Bounding box prediction data:

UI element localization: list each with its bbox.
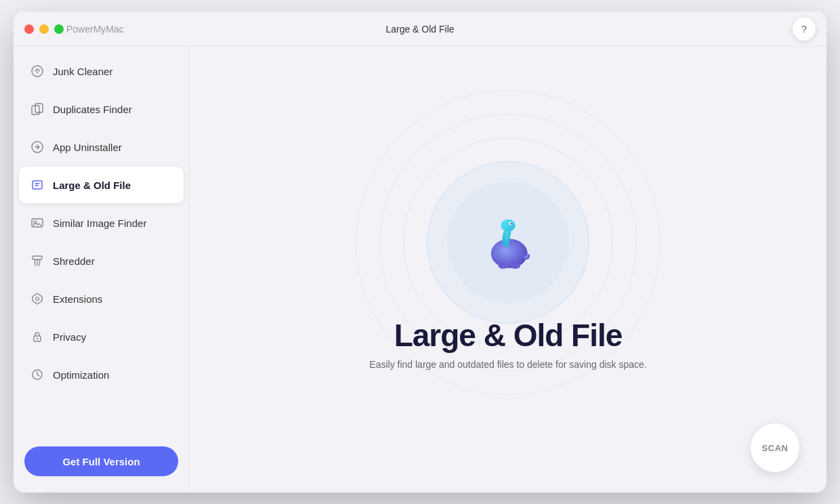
svg-point-18 (511, 263, 520, 269)
help-button[interactable]: ? (793, 18, 816, 41)
large-old-icon (30, 177, 45, 192)
sidebar-item-junk-cleaner-label: Junk Cleaner (53, 66, 112, 77)
svg-point-8 (36, 297, 39, 301)
sidebar-item-extensions[interactable]: Extensions (19, 280, 184, 317)
sidebar-item-app-uninstaller-label: App Uninstaller (53, 142, 122, 153)
sidebar-item-similar-image-label: Similar Image Finder (53, 217, 146, 229)
content-area: Large & Old File Easily find large and o… (190, 47, 826, 492)
title-bar: PowerMyMac Large & Old File ? (14, 12, 826, 47)
sidebar-item-similar-image-finder[interactable]: Similar Image Finder (19, 205, 184, 241)
similar-image-icon (30, 215, 45, 230)
svg-point-17 (499, 263, 508, 269)
shredder-icon (30, 253, 45, 268)
sidebar-item-junk-cleaner[interactable]: Junk Cleaner (19, 53, 184, 89)
optimization-icon (30, 367, 45, 382)
duplicates-icon (30, 102, 45, 117)
privacy-icon (30, 329, 45, 344)
scan-button[interactable]: SCAN (751, 423, 799, 472)
window-title: Large & Old File (385, 24, 454, 35)
app-uninstaller-icon (30, 140, 45, 154)
app-window: PowerMyMac Large & Old File ? Junk Clean… (14, 12, 826, 492)
extensions-icon (30, 291, 45, 306)
feature-title: Large & Old File (369, 318, 646, 353)
junk-cleaner-icon (30, 64, 45, 79)
sidebar-item-optimization-label: Optimization (53, 369, 109, 381)
sidebar-item-privacy[interactable]: Privacy (19, 318, 184, 355)
sidebar-item-large-old-file[interactable]: Large & Old File (19, 167, 184, 203)
sidebar-item-optimization[interactable]: Optimization (19, 356, 184, 393)
feature-subtitle: Easily find large and outdated files to … (369, 359, 646, 370)
dino-mascot-svg (478, 212, 539, 273)
sidebar-item-duplicates-finder[interactable]: Duplicates Finder (19, 91, 184, 127)
sidebar-item-extensions-label: Extensions (53, 293, 102, 305)
sidebar-item-shredder-label: Shredder (53, 255, 95, 267)
close-button[interactable] (24, 24, 34, 34)
app-name: PowerMyMac (66, 24, 124, 35)
get-full-version-button[interactable]: Get Full Version (24, 446, 178, 476)
sidebar-item-privacy-label: Privacy (53, 331, 86, 343)
sidebar-item-app-uninstaller[interactable]: App Uninstaller (19, 129, 184, 165)
svg-point-10 (37, 338, 38, 339)
sidebar-item-large-old-file-label: Large & Old File (53, 180, 131, 191)
mascot-container (471, 205, 545, 280)
svg-rect-7 (33, 256, 42, 259)
minimize-button[interactable] (39, 24, 49, 34)
svg-point-16 (511, 223, 512, 224)
feature-text-block: Large & Old File Easily find large and o… (369, 318, 646, 371)
svg-point-13 (501, 219, 516, 232)
sidebar: Junk Cleaner Duplicates Finder (14, 47, 190, 492)
sidebar-item-shredder[interactable]: Shredder (19, 243, 184, 279)
svg-rect-4 (33, 181, 42, 189)
maximize-button[interactable] (54, 24, 64, 34)
svg-point-12 (491, 239, 528, 268)
traffic-lights (24, 24, 64, 34)
main-layout: Junk Cleaner Duplicates Finder (14, 47, 826, 492)
sidebar-item-duplicates-finder-label: Duplicates Finder (53, 104, 132, 115)
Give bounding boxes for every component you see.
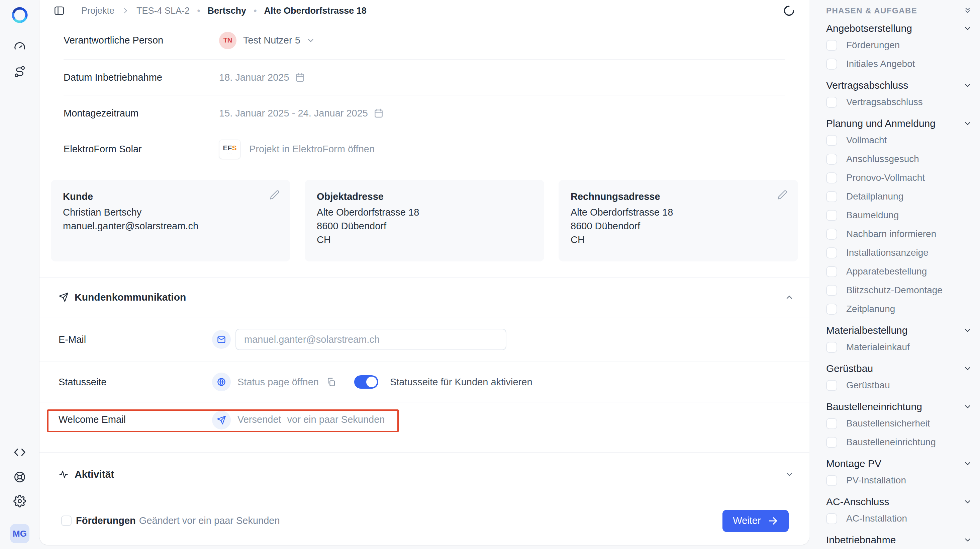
help-lifebuoy-icon[interactable]	[13, 471, 26, 484]
breadcrumb-projects[interactable]: Projekte	[81, 6, 115, 16]
edit-pencil-icon[interactable]	[777, 190, 788, 200]
elektroform-logo: EFS ...	[219, 140, 240, 159]
task-checkbox[interactable]	[826, 229, 837, 240]
elektroform-open-link[interactable]: EFS ... Projekt in ElektroForm öffnen	[219, 140, 785, 159]
footer-task-meta: Geändert vor ein paar Sekunden	[139, 515, 280, 526]
phase-header-montage-pv[interactable]: Montage PV	[826, 456, 972, 471]
task-row: Anschlussgesuch	[826, 150, 972, 168]
task-checkbox[interactable]	[826, 303, 837, 315]
task-label: Baumeldung	[846, 210, 899, 220]
weiter-button[interactable]: Weiter	[722, 510, 789, 532]
settings-gear-icon[interactable]	[13, 495, 26, 508]
date-range-value: 15. Januar 2025 - 24. Januar 2025	[219, 108, 368, 119]
task-row: Gerüstbau	[826, 376, 972, 395]
chevron-down-icon	[963, 364, 972, 373]
task-row: Vollmacht	[826, 131, 972, 150]
task-checkbox[interactable]	[826, 247, 837, 259]
address-line: CH	[571, 233, 786, 247]
phase-header-baustelleneinrichtung[interactable]: Baustelleneinrichtung	[826, 399, 972, 414]
main-content: Projekte TES-4 SLA-2 • Bertschy • Alte O…	[40, 0, 810, 545]
arrow-right-icon	[768, 515, 778, 526]
phase-header-angebotserstellung[interactable]: Angebotserstellung	[826, 21, 972, 36]
task-row: Nachbarn informieren	[826, 225, 972, 243]
email-label: E-Mail	[59, 334, 212, 345]
commissioning-date-picker[interactable]: 18. Januar 2025	[219, 72, 785, 83]
phase-name: Inbetriebnahme	[826, 534, 896, 546]
status-page-toggle[interactable]	[354, 375, 378, 389]
phase-header-ac-anschluss[interactable]: AC-Anschluss	[826, 495, 972, 509]
task-checkbox[interactable]	[826, 266, 837, 277]
responsible-person-select[interactable]: TN Test Nutzer 5	[219, 32, 785, 49]
task-checkbox[interactable]	[826, 210, 837, 221]
task-checkbox[interactable]	[826, 40, 837, 51]
task-checkbox[interactable]	[826, 418, 837, 429]
sidebar-toggle-icon[interactable]	[54, 5, 65, 16]
phase-header-materialbestellung[interactable]: Materialbestellung	[826, 323, 972, 338]
task-row: Apparatebestellung	[826, 262, 972, 281]
task-row: PV-Installation	[826, 471, 972, 490]
user-avatar[interactable]: MG	[10, 524, 29, 543]
chevron-up-icon[interactable]	[785, 292, 794, 302]
email-input[interactable]	[235, 329, 506, 350]
foerderungen-checkbox[interactable]	[61, 515, 72, 526]
phase-header-planung-und-anmeldung[interactable]: Planung und Anmeldung	[826, 116, 972, 131]
task-checkbox[interactable]	[826, 172, 837, 184]
installation-period-picker[interactable]: 15. Januar 2025 - 24. Januar 2025	[219, 108, 785, 119]
phase-header-vertragsabschluss[interactable]: Vertragsabschluss	[826, 78, 972, 93]
task-checkbox[interactable]	[826, 59, 837, 70]
field-label: ElektroForm Solar	[64, 144, 219, 155]
chevron-down-icon	[963, 119, 972, 128]
task-checkbox[interactable]	[826, 285, 837, 296]
task-checkbox[interactable]	[826, 437, 837, 448]
phase-name: Baustelleneinrichtung	[826, 401, 922, 412]
breadcrumb-customer[interactable]: Bertschy	[208, 6, 247, 16]
chevrons-down-icon[interactable]	[963, 6, 972, 15]
task-row: Blitzschutz-Demontage	[826, 281, 972, 300]
dashboard-gauge-icon[interactable]	[13, 40, 26, 53]
chevron-down-icon[interactable]	[785, 470, 794, 479]
developer-code-icon[interactable]	[13, 446, 26, 459]
field-row-responsible: Verantwortliche Person TN Test Nutzer 5	[64, 21, 785, 60]
activity-title: Aktivität	[75, 469, 114, 480]
welcome-email-row: Welcome Email Versendet vor ein paar Sek…	[40, 402, 810, 452]
customer-name: Christian Bertschy	[63, 206, 278, 219]
status-page-row: Statusseite Status page öffnen Statussei…	[40, 362, 810, 402]
section-title: Kundenkommunikation	[75, 292, 186, 303]
task-checkbox[interactable]	[826, 191, 837, 202]
breadcrumb-address[interactable]: Alte Oberdorfstrasse 18	[264, 6, 367, 16]
phase-header-inbetriebnahme[interactable]: Inbetriebnahme	[826, 533, 972, 547]
date-value: 18. Januar 2025	[219, 72, 289, 83]
app-logo-icon[interactable]	[10, 6, 29, 24]
card-title: Kunde	[63, 191, 278, 202]
task-row: Materialeinkauf	[826, 338, 972, 356]
task-checkbox[interactable]	[826, 342, 837, 353]
task-checkbox[interactable]	[826, 97, 837, 108]
footer-bar: Förderungen Geändert vor ein paar Sekund…	[40, 496, 810, 545]
breadcrumb-project-id[interactable]: TES-4 SLA-2	[137, 6, 189, 16]
task-label: Installationsanzeige	[846, 247, 929, 258]
responsible-person-name: Test Nutzer 5	[243, 35, 301, 46]
open-status-page-link[interactable]: Status page öffnen	[237, 377, 319, 388]
customer-email: manuel.ganter@solarstream.ch	[63, 219, 278, 233]
avatar: TN	[219, 32, 237, 49]
task-checkbox[interactable]	[826, 475, 837, 486]
activity-section[interactable]: Aktivität	[40, 452, 810, 496]
toggle-knob	[366, 377, 377, 387]
welcome-email-label: Welcome Email	[59, 414, 212, 425]
task-label: Gerüstbau	[846, 380, 890, 391]
task-row: Förderungen	[826, 36, 972, 54]
task-label: Baustellensicherheit	[846, 418, 930, 429]
chevron-down-icon	[963, 459, 972, 468]
communication-header[interactable]: Kundenkommunikation	[40, 278, 810, 318]
edit-pencil-icon[interactable]	[270, 190, 280, 200]
task-checkbox[interactable]	[826, 135, 837, 146]
task-checkbox[interactable]	[826, 154, 837, 165]
elektroform-link-text: Projekt in ElektroForm öffnen	[249, 144, 375, 155]
projects-route-icon[interactable]	[13, 65, 26, 78]
task-checkbox[interactable]	[826, 380, 837, 391]
copy-icon[interactable]	[326, 377, 336, 387]
phase-header-geruestbau[interactable]: Gerüstbau	[826, 361, 972, 376]
breadcrumb-dot: •	[253, 6, 256, 16]
task-checkbox[interactable]	[826, 513, 837, 524]
address-line: 8600 Dübendorf	[317, 219, 532, 233]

*WHAT IS NEEDED*
Gather up, from the records above, each line where the word "main" appears.

*REPLY TO THE TASK*
main-layout: Junk Cleaner Duplicates Finder (14, 47, 826, 492)
main-content: Projekte TES-4 SLA-2 • Bertschy • Alte O…	[40, 0, 810, 545]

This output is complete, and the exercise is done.